Money earned on an investment with interest

In finance, accrued interest is the interest on a bond or loan that has accumulated since the principal investment, or since the previous coupon payment if there has been one already.

For a type of obligation such as a bond, interest is calculated and paid at set intervals (for instance annually or semi-annually). However ownership of bonds/loans can be transferred between different investors at any time, not just on an interest payment date, but before.

If this transfer happens befor next interest payment is made to the old owner, the new owner will usually receive the next interest payment, thefore the previous owner must be compensated for the period of time for which he or she owned the bond (since time of previous interest payment). In other words, the previous owner must be paid the interest that accrued before the sale. This is generally done in one of two ways, depending on market convention:

1. In addition to the quoted price, the buyer pays the seller an additional amount equal to the interest accrued up to the date of sale, or
2. That adjustment is not made, but the value of the accrued interest is simply reflected in a higher quoted sale price.

On the other hand, if the sale is made during a short set period immediately before the next interest payment, then the seller, not the buyer, will receive the interest payment from the issuer of the loan (the borrower), and

1. The buyer pays the seller less than the quoted price, the difference reflecting the interest accruing between the sale date and the next interest payment date, or
2. That adjustment is not made, but the value of the interest to be accrued is simply reflected in a lower quoted sale price.
== Accounting ==
In accounting, accrual-based accounting generally requires (in order to present a true and fair view) that accrued interest is computed and recorded at the end of each accounting period, perhaps by means of adjusting journal entries. This enables the accrued interest to be included in the lender's balance sheet as an asset (and in the borrower's balance sheet as a provision or liability).

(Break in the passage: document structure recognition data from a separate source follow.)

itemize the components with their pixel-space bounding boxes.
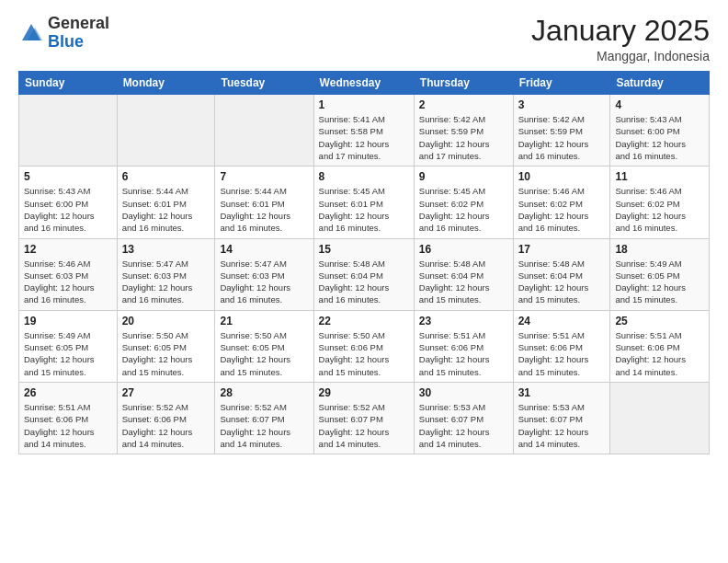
day-info: Sunrise: 5:44 AM Sunset: 6:01 PM Dayligh…	[122, 185, 210, 234]
calendar-cell: 13Sunrise: 5:47 AM Sunset: 6:03 PM Dayli…	[117, 238, 215, 310]
calendar-cell: 4Sunrise: 5:43 AM Sunset: 6:00 PM Daylig…	[610, 95, 710, 167]
day-info: Sunrise: 5:53 AM Sunset: 6:07 PM Dayligh…	[518, 401, 606, 450]
calendar-cell: 29Sunrise: 5:52 AM Sunset: 6:07 PM Dayli…	[313, 382, 414, 454]
calendar-week-1: 1Sunrise: 5:41 AM Sunset: 5:58 PM Daylig…	[19, 95, 710, 167]
calendar-cell: 11Sunrise: 5:46 AM Sunset: 6:02 PM Dayli…	[610, 167, 710, 238]
day-number: 25	[615, 315, 704, 327]
day-number: 1	[319, 98, 409, 111]
day-info: Sunrise: 5:41 AM Sunset: 5:58 PM Dayligh…	[319, 113, 409, 162]
day-info: Sunrise: 5:45 AM Sunset: 6:02 PM Dayligh…	[419, 185, 508, 234]
day-number: 28	[220, 386, 308, 399]
day-number: 23	[419, 315, 508, 327]
page: General Blue January 2025 Manggar, Indon…	[0, 0, 728, 563]
calendar-cell	[19, 95, 118, 167]
logo-text: General Blue	[48, 15, 109, 52]
calendar-cell: 1Sunrise: 5:41 AM Sunset: 5:58 PM Daylig…	[313, 95, 414, 167]
calendar-cell	[215, 95, 313, 167]
calendar-header-sunday: Sunday	[19, 72, 118, 95]
calendar-cell: 15Sunrise: 5:48 AM Sunset: 6:04 PM Dayli…	[313, 238, 414, 310]
day-number: 9	[419, 170, 508, 183]
calendar-cell: 7Sunrise: 5:44 AM Sunset: 6:01 PM Daylig…	[215, 167, 313, 238]
day-info: Sunrise: 5:49 AM Sunset: 6:05 PM Dayligh…	[24, 329, 112, 378]
day-number: 13	[122, 243, 210, 256]
calendar-header-friday: Friday	[513, 72, 610, 95]
day-info: Sunrise: 5:51 AM Sunset: 6:06 PM Dayligh…	[419, 329, 508, 378]
calendar-week-2: 5Sunrise: 5:43 AM Sunset: 6:00 PM Daylig…	[19, 167, 710, 238]
day-info: Sunrise: 5:50 AM Sunset: 6:05 PM Dayligh…	[122, 329, 210, 378]
day-info: Sunrise: 5:51 AM Sunset: 6:06 PM Dayligh…	[24, 401, 112, 450]
day-number: 27	[122, 386, 210, 399]
day-number: 2	[419, 98, 508, 111]
day-info: Sunrise: 5:43 AM Sunset: 6:00 PM Dayligh…	[615, 113, 704, 162]
calendar-cell: 30Sunrise: 5:53 AM Sunset: 6:07 PM Dayli…	[414, 382, 513, 454]
day-number: 7	[220, 170, 308, 183]
day-info: Sunrise: 5:45 AM Sunset: 6:01 PM Dayligh…	[319, 185, 409, 234]
calendar-cell: 17Sunrise: 5:48 AM Sunset: 6:04 PM Dayli…	[513, 238, 610, 310]
day-info: Sunrise: 5:42 AM Sunset: 5:59 PM Dayligh…	[419, 113, 508, 162]
day-number: 19	[24, 315, 112, 327]
day-info: Sunrise: 5:50 AM Sunset: 6:05 PM Dayligh…	[220, 329, 308, 378]
calendar-cell: 2Sunrise: 5:42 AM Sunset: 5:59 PM Daylig…	[414, 95, 513, 167]
day-info: Sunrise: 5:52 AM Sunset: 6:06 PM Dayligh…	[122, 401, 210, 450]
day-info: Sunrise: 5:48 AM Sunset: 6:04 PM Dayligh…	[518, 258, 606, 306]
calendar-cell: 21Sunrise: 5:50 AM Sunset: 6:05 PM Dayli…	[215, 310, 313, 382]
day-info: Sunrise: 5:46 AM Sunset: 6:03 PM Dayligh…	[24, 258, 112, 306]
calendar-week-3: 12Sunrise: 5:46 AM Sunset: 6:03 PM Dayli…	[19, 238, 710, 310]
month-title: January 2025	[531, 15, 710, 47]
calendar-header-monday: Monday	[117, 72, 215, 95]
day-info: Sunrise: 5:48 AM Sunset: 6:04 PM Dayligh…	[319, 258, 409, 306]
calendar-cell: 22Sunrise: 5:50 AM Sunset: 6:06 PM Dayli…	[313, 310, 414, 382]
day-info: Sunrise: 5:52 AM Sunset: 6:07 PM Dayligh…	[319, 401, 409, 450]
day-number: 21	[220, 315, 308, 327]
logo-blue-text: Blue	[48, 32, 84, 51]
day-number: 8	[319, 170, 409, 183]
calendar-cell: 27Sunrise: 5:52 AM Sunset: 6:06 PM Dayli…	[117, 382, 215, 454]
day-info: Sunrise: 5:49 AM Sunset: 6:05 PM Dayligh…	[615, 258, 704, 306]
calendar: SundayMondayTuesdayWednesdayThursdayFrid…	[18, 71, 710, 454]
calendar-cell: 9Sunrise: 5:45 AM Sunset: 6:02 PM Daylig…	[414, 167, 513, 238]
day-info: Sunrise: 5:53 AM Sunset: 6:07 PM Dayligh…	[419, 401, 508, 450]
day-info: Sunrise: 5:52 AM Sunset: 6:07 PM Dayligh…	[220, 401, 308, 450]
calendar-header-tuesday: Tuesday	[215, 72, 313, 95]
calendar-cell: 23Sunrise: 5:51 AM Sunset: 6:06 PM Dayli…	[414, 310, 513, 382]
calendar-week-4: 19Sunrise: 5:49 AM Sunset: 6:05 PM Dayli…	[19, 310, 710, 382]
day-number: 14	[220, 243, 308, 256]
day-info: Sunrise: 5:42 AM Sunset: 5:59 PM Dayligh…	[518, 113, 606, 162]
day-number: 5	[24, 170, 112, 183]
day-number: 15	[319, 243, 409, 256]
day-info: Sunrise: 5:50 AM Sunset: 6:06 PM Dayligh…	[319, 329, 409, 378]
title-block: January 2025 Manggar, Indonesia	[531, 15, 710, 63]
calendar-header-wednesday: Wednesday	[313, 72, 414, 95]
calendar-cell: 31Sunrise: 5:53 AM Sunset: 6:07 PM Dayli…	[513, 382, 610, 454]
day-info: Sunrise: 5:43 AM Sunset: 6:00 PM Dayligh…	[24, 185, 112, 234]
day-number: 30	[419, 386, 508, 399]
calendar-cell: 5Sunrise: 5:43 AM Sunset: 6:00 PM Daylig…	[19, 167, 118, 238]
calendar-header-saturday: Saturday	[610, 72, 710, 95]
calendar-cell: 12Sunrise: 5:46 AM Sunset: 6:03 PM Dayli…	[19, 238, 118, 310]
day-number: 18	[615, 243, 704, 256]
calendar-cell	[610, 382, 710, 454]
calendar-header-thursday: Thursday	[414, 72, 513, 95]
calendar-cell: 3Sunrise: 5:42 AM Sunset: 5:59 PM Daylig…	[513, 95, 610, 167]
logo-icon	[18, 20, 44, 46]
calendar-cell: 20Sunrise: 5:50 AM Sunset: 6:05 PM Dayli…	[117, 310, 215, 382]
logo-general-text: General	[48, 14, 109, 32]
logo: General Blue	[18, 15, 109, 52]
day-number: 4	[615, 98, 704, 111]
day-number: 22	[319, 315, 409, 327]
calendar-cell	[117, 95, 215, 167]
calendar-cell: 14Sunrise: 5:47 AM Sunset: 6:03 PM Dayli…	[215, 238, 313, 310]
calendar-cell: 28Sunrise: 5:52 AM Sunset: 6:07 PM Dayli…	[215, 382, 313, 454]
day-info: Sunrise: 5:44 AM Sunset: 6:01 PM Dayligh…	[220, 185, 308, 234]
calendar-cell: 6Sunrise: 5:44 AM Sunset: 6:01 PM Daylig…	[117, 167, 215, 238]
header: General Blue January 2025 Manggar, Indon…	[18, 15, 710, 63]
calendar-week-5: 26Sunrise: 5:51 AM Sunset: 6:06 PM Dayli…	[19, 382, 710, 454]
calendar-cell: 8Sunrise: 5:45 AM Sunset: 6:01 PM Daylig…	[313, 167, 414, 238]
calendar-cell: 26Sunrise: 5:51 AM Sunset: 6:06 PM Dayli…	[19, 382, 118, 454]
day-number: 26	[24, 386, 112, 399]
day-number: 17	[518, 243, 606, 256]
day-info: Sunrise: 5:47 AM Sunset: 6:03 PM Dayligh…	[220, 258, 308, 306]
day-number: 3	[518, 98, 606, 111]
day-info: Sunrise: 5:51 AM Sunset: 6:06 PM Dayligh…	[615, 329, 704, 378]
day-number: 20	[122, 315, 210, 327]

However if the accounts use the market price as derived by method 2 above, then such an adjustment for accrued interest is not necessary, as it has already been included in the market price.

== Formula ==

The primary formula for calculating the interest accrued in a given period is:

$$I_A = T \times P \times R$$

where $I_A$ is the accrued interest, $T$ is the fraction of the year, $P$ is the principal, and $R$ is the annualized interest rate.

$T$ is usually calculated as follows:

$T = \frac{D_P}{D_Y}$

where $D_P$ is the number of days in the period, and $D_Y$ is the number of days in the year.

The main variables that affect the calculation are the period between interest payments and the day count convention used to determine the fraction of year, and the date rolling convention in use.